Sara Watkins was two years old when her parents began taking her and her six-year old brother Sean to see a band called Bluegrass Etc. at a pizza parlor in their hometown of San Diego.
“There was this fiddle player in the band,” she told me recently, “and for some reason that was the instrument that spoke to me.”
By the time she was eight, she and her brother had a band called Nickel Creek, and they were performing at bluegrass festivals and competing in regional contests. Sixteen years later, they’ll be at the NorVa Sunday night in support of their third album, Why Should the Fire Die?
“It’s natural that it doesn’t sound exactly like the other two records,” she said of the new CD. “But the first two didn’t sound that much like each other either. The main agenda was to put something out that represented us live, something that had an authentic energy.”
It’s a natural energy born of the eclectic musical influences she and her brother have shared and explored through their adolescence and young adulthood, playing night after night with their longtime bandmate Chris Thile, whom they met at that same pizza place. Though only in their twenties, the trio has already been together longer than the lifetime of most bands.
“We are largely a brother/sister act,” Sara explained, “because Chris is pretty much like a brother. We stay involved in each other’s lives because we pretty much live together. If you live with anybody you’re going to get tired of them, and that happens, but we’re so close that it’s really nice to be able to get mad at each other and then ten minutes later, ‘OK, let’s get along.’
“It’s incredibly unique and something that we appreciate very much. Beyond musical, a band is very personal. We have friends who play in bands where the only reason the band is together is for the musical effects---that’s the only reason they know each other. We are fortunate. We’ve spent more than half of our lives together and had our primary experiences around each other, you know, going through the teenage years and things like that. Our families are very close, and that kind of personal connection is really valuable, especially when there are frustrations on the business side of things. We’re appreciative of what it means to have a deeper connection.
“We went through all of the stupid, but very real, issues that bands go through in figuring out how everybody fits, and what’s acceptable behavior and what is not.

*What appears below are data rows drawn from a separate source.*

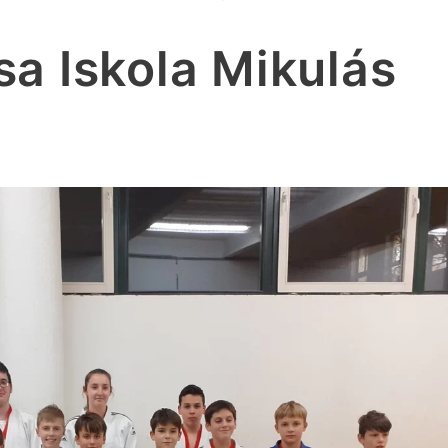
a Iskola Mikulás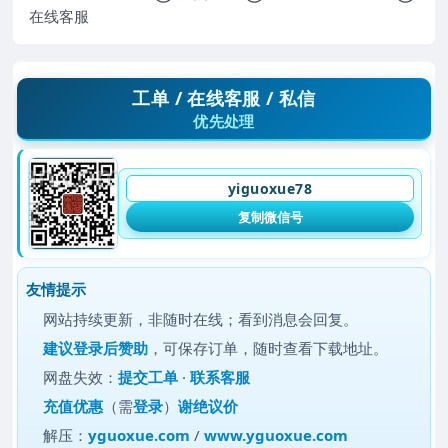
在线客服
工单 / 在线客服 / 私信
优先处理
yiguoxue78
复制微信号
友情提示
网站持续更新，非随时在线；看到消息会回复。
建议
登录后赞助
，可保存订单，随时查看下载地址。
网盘失效：
提交工单
·
联系客服
充值优惠
（需
登录
）
谢绝议价
解压：
yguoxue.com
/
www.yguoxue.com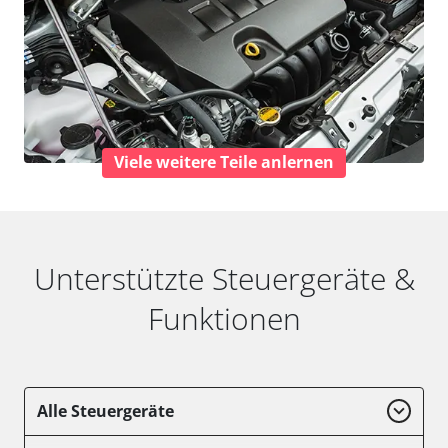
Viele weitere Teile anlernen
Unterstützte Steuergeräte &
Funktionen
Alle Steuergeräte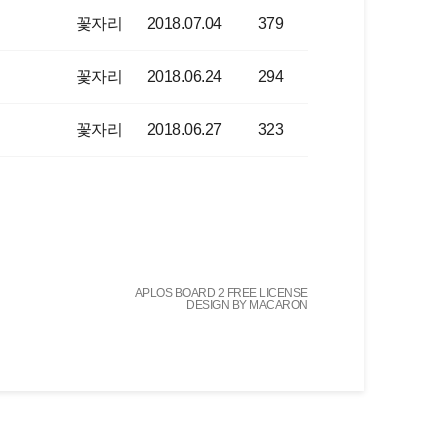
꽃자리
2018.07.04
379
꽃자리
2018.06.24
294
꽃자리
2018.06.27
323
APLOS BOARD 2 FREE LICENSE
DESIGN BY MACARON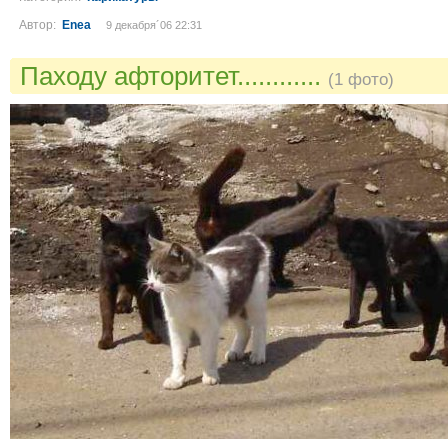
Автор:
Enea
9 декабря´06 22:31
Паходу афторитет............
(1 фото)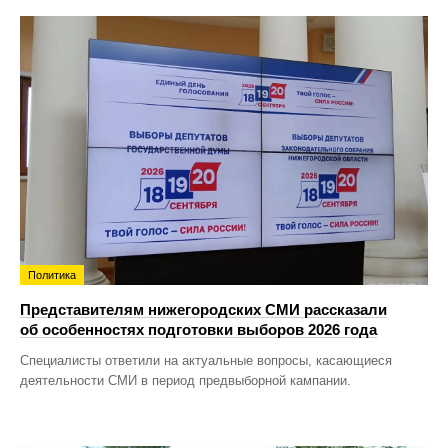
Политика
Представителям нижегородских СМИ рассказали
об особенностях подготовки выборов 2026 года
Специалисты ответили на актуальные вопросы, касающиеся
деятельности СМИ в период предвыборной кампании.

We hashed through a lot of stuff when we were too young to know that a band could break up. I was eight when the band started and so was Chris; Sean was twelve. Within four years we were dealing with really intense relationship issues, relationship in the truest sense. There were no romantic things happening---that’s terminal---but figuring out how to relate to each other, and going through big issues before you really understood. Fortunately, we did a lot of this stuff before we had a lot of pride or identity issues. You’re doing this when you’re fourteen or fifteen and you’re really confused about a lot of other stuff too…We’re pretty tight.”
Though they started out as a fairly straightforward bluegrass band, the trio’s music has evolved into a genre-bending, genre-blending amalgam that is fresh and invigorating. It remains rooted in the acoustic instrumentation the threesome favors---Chris on mandolin, Sean on guitar, Sara on fiddle (she won the Arizona State Fiddle Championship at age 15). Nickel Creek is in the forefront of the new acoustic movement---Yonder Mountain String Band, String Cheese Incident, Keller Williams---that has found a young audience eager for something real and less bombastic.
“I think it’s kind of a natural balancing act with all the electronics and huge productions that are happening,” Sara said. “There will always be an attraction to the beauty in actual instruments. Seeing somebody open a case and being able to actually make music out of it is just beautiful. It’s something that we all grew up with.
“It’s astounding to me how many young people have never seen an instrument come out of a case. They think that music comes out of a plastic stereo or an iPod or the radio; they have no concept of people practicing and trying to learn how to develop their craft. Being in the presence of that is undeniably attractive. The frailty, that things are imperfect, is the most lovely.”
Sara Watkins singing Bob Dylan’s “Tomorrow is a Long Time” is truly lovely too.
“When you’re around family members and people who you really trust,” she reflected, “you have this unspoken remembrance of who you are and what you should be doing.”
When you hear Sara and the boys cut loose on the Celtic rocker, “When in Rome,” harmonize on “Jealous of the Moon” and “Why Should the Fire Die?” or smoke through the virtuosic instrumentals, “Scotch and Chocolate” and “Stumptown,” you know they are doing exactly what they should be doing.